Open alin-simionoiuDE opened 3 years ago
NewsBlur already tries very hard to remove duplicate articles automatically. Unfortunately they still come through, so let's use this ticket as a reminder to double check the dupe checker and to write tests for it to ensure it works as we expect it to. I see no reason to have this as a preference. Duplicates should be (and are) filtered out automatically.
Here's the code that does the work:
https://github.com/samuelclay/NewsBlur/blob/master/apps/rss_feeds/models.py#L2014-L2117
Oh, you mean from unrelated feeds in the folder? That's a different kind of check, one that I'm working on now using ElasticSearch's MoreLikeThis query.

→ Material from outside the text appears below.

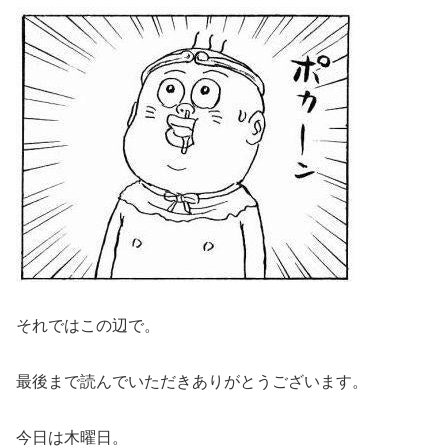
それではこの辺で。
最後まで読んでいただきありがとうございます。
今日は木曜日。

Yes! From unrelated feeds in a folder
I like the idea very much. It is similar to what Google News is doing: Cluster the news for a specific event / topic across different sources. See screenshot:
One idea I had about this: I guess it would already help, if Newsblur could cluster by the trained tags. E.g. I train the word "Amazon" and it clusters everything that has Amazon in the title - independent of the source
I love NewsBlur, been a paying customer for a while now. the one feature that I would love to have is removing duplicate articles at the folder level. preferably some sort of checkbox when I open "folder settings" maybe
I keep my feeds in folders, and I always find duplicated articles inside the folder. Not surprising really, if there's a good subject out there multiple feeds are going to have articles about it.
Looks like inoreader has this feature.